Eine Woche später nahmen wir an einer vom RVCCB (Royal Veteran Car Club Belgium) organisierten Rallye für Veteranen mit Baujahr vor 1905 teil und legten in zwei Tagen etwa 160 Kilometer zurück. Dies war für uns der ultimative Test, um uns für London To Brighton, den ersten Sonntag im November, anzumelden.

Das war eine unglaubliche Erfahrung für uns. Am Samstag fand in der Regent Street in London ein Concours d’Elegance statt, bei dem etwa 100 Autos aus der Zeit vor 1905 gezeigt wurden.
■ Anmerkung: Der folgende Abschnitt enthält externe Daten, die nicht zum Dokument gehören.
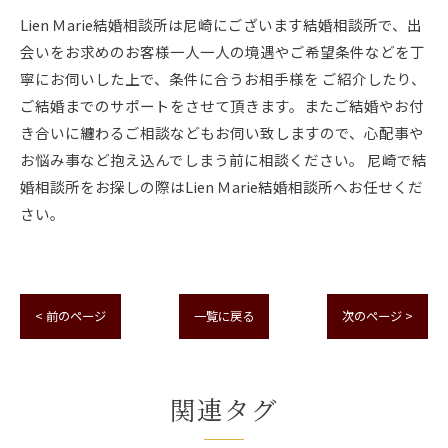
Lien Ｍarie結婚相談所は尼崎にございます結婚相談所で、出
会いをお求めのお客様一人一人の境遇やご希望条件などを丁
寧にお伺いした上で、条件に合うお相手様を ご紹介したり、
ご結婚までのサポートをさせて頂きます。またご結婚やお付
き合いに纏わるご相談などもお伺い致しますので、心配事や
お悩み事など抱え込んでしまう前に相談ください。 尼崎で結
婚相談所をお探しの際はLien Ｍarie結婚相談所へお任せくだ
さい。
< 前のページ
一覧に戻る
次のページ >
関連タグ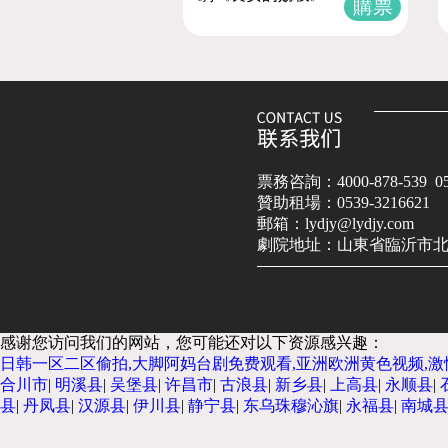
購票
票務咨詢：4000-878-539 053
贊助租場：0539-3216621
郵箱：lydjy@lydjy.com
劇院地址：山東省臨沂市北城
感谢您访问我们的网站，您可能还对以下资源感兴趣：
日韩一区二区偷拍,大脚阿妈台剧免费观看,亚洲欧洲黄色视频,激
合川市
|
明溪县
|
吴堡县
|
许昌市
|
古浪县
|
新乡县
|
上高县
|
永顺县
|
县
|
丹凤县
|
汉源县
|
伊川县
|
静宁县
|
东乌珠穆沁旗
|
永福县
|
南城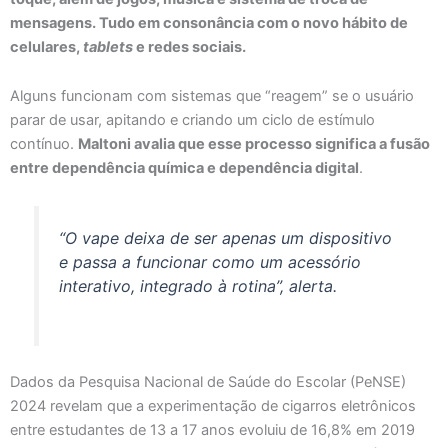
mensagens. Tudo em consonância com o novo hábito de
celulares,
tablets
e redes sociais.
Alguns funcionam com sistemas que “reagem” se o usuário
parar de usar, apitando e criando um ciclo de estímulo
contínuo.
Maltoni avalia que esse processo significa a fusão
entre dependência química e dependência digital
.
“O
vape
deixa de ser apenas um dispositivo
e passa a funcionar como um acessório
interativo, integrado à rotina”, alerta.
Dados da Pesquisa Nacional de Saúde do Escolar (PeNSE)
2024 revelam que a experimentação de cigarros eletrônicos
entre estudantes de 13 a 17 anos evoluiu de 16,8% em 2019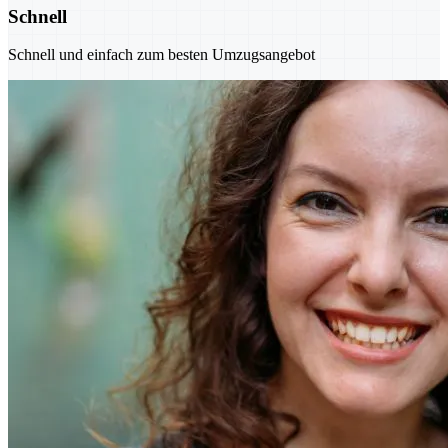
Schnell
Schnell und einfach zum besten Umzugsangebot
Wir haben, über alle Erwartungen hinaus, 2 Preise gewonnen: den Concours d’Equipe und den Publikumspreis, was natürlich ein echtes Highlight für uns war.

Der Typ 49

Am Sonntag konnten wir von London nach Brighton fahren. Wir konnten ein kleines mechanisches Problem lösen, aber wir verloren viel Zeit, obwohl wir an den größeren Steigugen nicht aus dem Auto aussteigen mußten. Fünf Minuten vor der Zeit erreichten wir den Deich in Brighton. Genau zur rechten Zeit.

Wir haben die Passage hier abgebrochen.